At the end of the procedure, the patient will be taken to recovery. When adequately awake, observations stable and comfortable, the patient will be discharged home. A script will be given for pain relief and you will also be given some strong painkillers such as endone or panadene forte for the first 36 hours following your operation. It is important that someone takes you home.

Post-operative Instructions

After surgery, the arm is put in a sling. This helps protect the repair. You will be able to use your fingers, wrist and elbow after surgery and can write within a few days. Please keep the dressing dry until seen by Dr Lane 10 to 14 days after surgery. The outer bulky dressing can be removed with 3 days, leaving the primapore intact.

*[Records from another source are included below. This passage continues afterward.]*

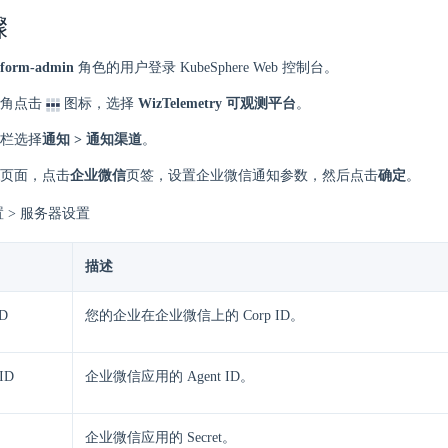
骤
tform-admin
角色的用户登录 KubeSphere Web 控制台。
角点击
图标，选择
WizTelemetry 可观测平台
。
栏选择
通知 > 通知渠道
。
页面，点击
企业微信
页签，设置企业微信通知参数，然后点击
确定
。
 > 服务器设置
描述
ID
您的企业在企业微信上的 Corp ID。
 ID
企业微信应用的 Agent ID。
企业微信应用的 Secret。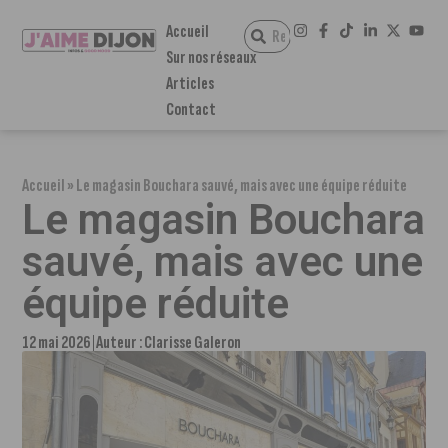
Accueil
Sur nos réseaux
Articles
Contact
Accueil
»
Le magasin Bouchara sauvé, mais avec une équipe réduite
Le magasin Bouchara
sauvé, mais avec une
équipe réduite
12 mai 2026
Auteur :
Clarisse Galeron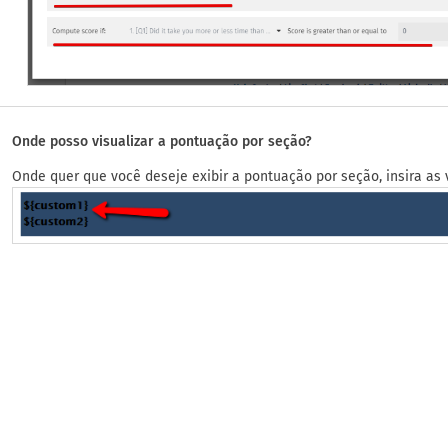
Onde posso visualizar a pontuação por seção?
Onde quer que você deseje exibir a pontuação por seção, insira as 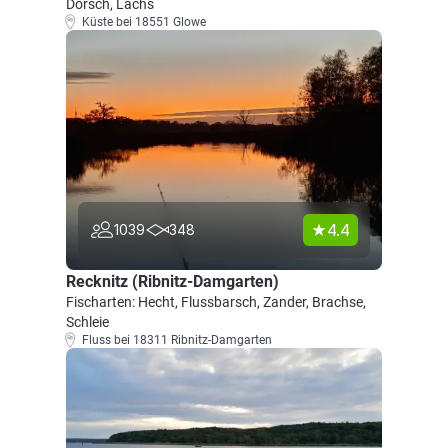
Dorsch, Lachs
Küste bei 18551 Glowe
4.4
1039
348
Recknitz (Ribnitz-Damgarten)
Fischarten: Hecht, Flussbarsch, Zander, Brachse,
Schleie
Fluss bei 18311 Ribnitz-Damgarten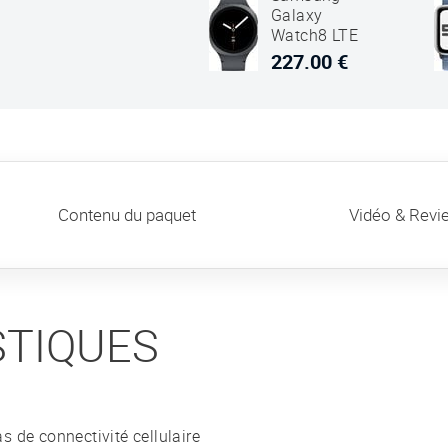
Galaxy
Watch8 LTE
40mm SM-
227.00 €
L325 Noir
Graphite
Contenu du paquet
Vidéo & Revi
STIQUES
s de connectivité cellulaire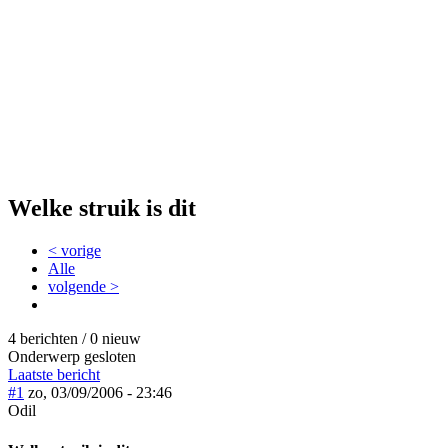
Welke struik is dit
< vorige
Alle
volgende >
4 berichten / 0 nieuw
Onderwerp gesloten
Laatste bericht
#1
zo, 03/09/2006 - 23:46
Odil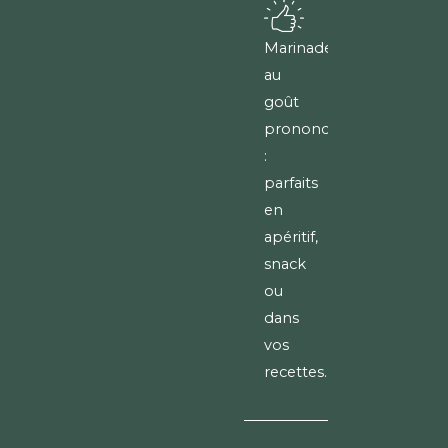
Marinade
au
goût
prononcé
:
parfaits
en
apéritif,
snack
ou
dans
vos
recettes.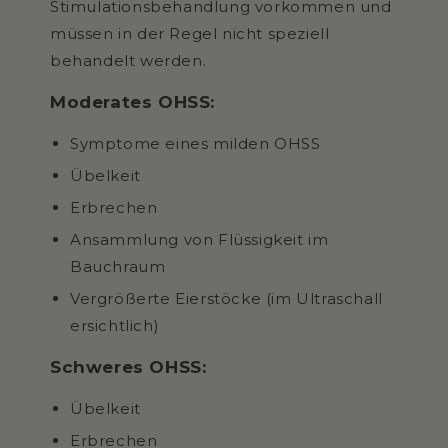
Stimulationsbehandlung vorkommen und
müssen in der Regel nicht speziell
behandelt werden.
Moderates OHSS:
Symptome eines milden OHSS
Übelkeit
Erbrechen
Ansammlung von Flüssigkeit im
Bauchraum
Vergrößerte Eierstöcke (im Ultraschall
ersichtlich)
Schweres OHSS:
Übelkeit
Erbrechen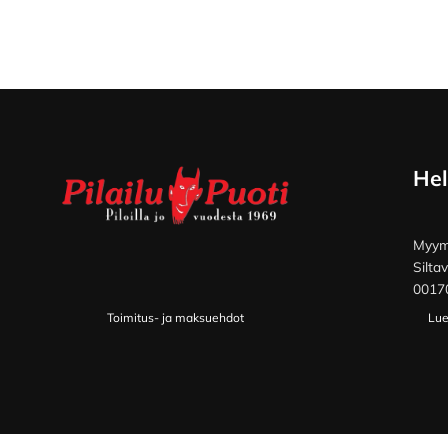
Footer
Hel
Myymä
Silta
00170
Toimitus- ja maksuehdot
Lue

At the first post-operative review, the sutures will be removed. At this time, you will be given further instructions to follow which can be used in conjunction with physiotherapy programme. It is recommended that the arm remain in a sling for 6 weeks after surgery and avoid lifting, pulling or carrying more than 2 kg.  You must be careful not to lift more than 2 kg at waist level with your operated arm for the first 4 months after surgery. Work at waist level is started at 4 months but it generally takes 4 to 6 months before beginning occasional work at shoulder level.

The patient can return to clerical work after 1-2 weeks after surgery but heavy lifting and overhead use, not for 6 months.

Return to sport is a staged process depending on the level of activity. The patient can start to enjoy walking at 2 weeks, stationary cycle at 2 months and jogging and regular cycling at 3 months. Swimming, running and underhand tennis and gentle golf strokes at 4-6 months. Overhead activities and contact sport avoided for 6 months following surgery. The success of the surgery is usually about 90%. Sometimes the bicep muscle is rounder than the other side but this is because it is difficult to get the correct length. However, the muscle strength returns and the pain much better after repair.

Risks

General complications associated with anaesthetic (rare)

  • Death.
  • Myocardial infarction (heart attack).
  • Stroke.
  • Pneumonia.
  • Deep Venous Thrombosis.

Local Complications (uncommon)

  • Bleeding.
  • Nerve injury – this usually resolves between 2 days to 6 weeks. Occurs in 1% of patients. Permanent nerve injury resulting in weakness or numbness is rare.
  • Infection – usually superficial and resolves with oral antibiotics. Occurs in 1 % of patients. Deep infection involving the repair may require intravenous antibiotics, repeat surgeries and lengthy stays in hospitals but this is rare.
  • Failure of biceps tendon repair to heal or it may re- injure after a major fall, wrench or pull.
  • Stiffness. Rehabilitation lessens the risk of stiffness.

Patients who are smokers, diabetic and have multiple pre-existing medical conditions have a higher risk of adverse complications.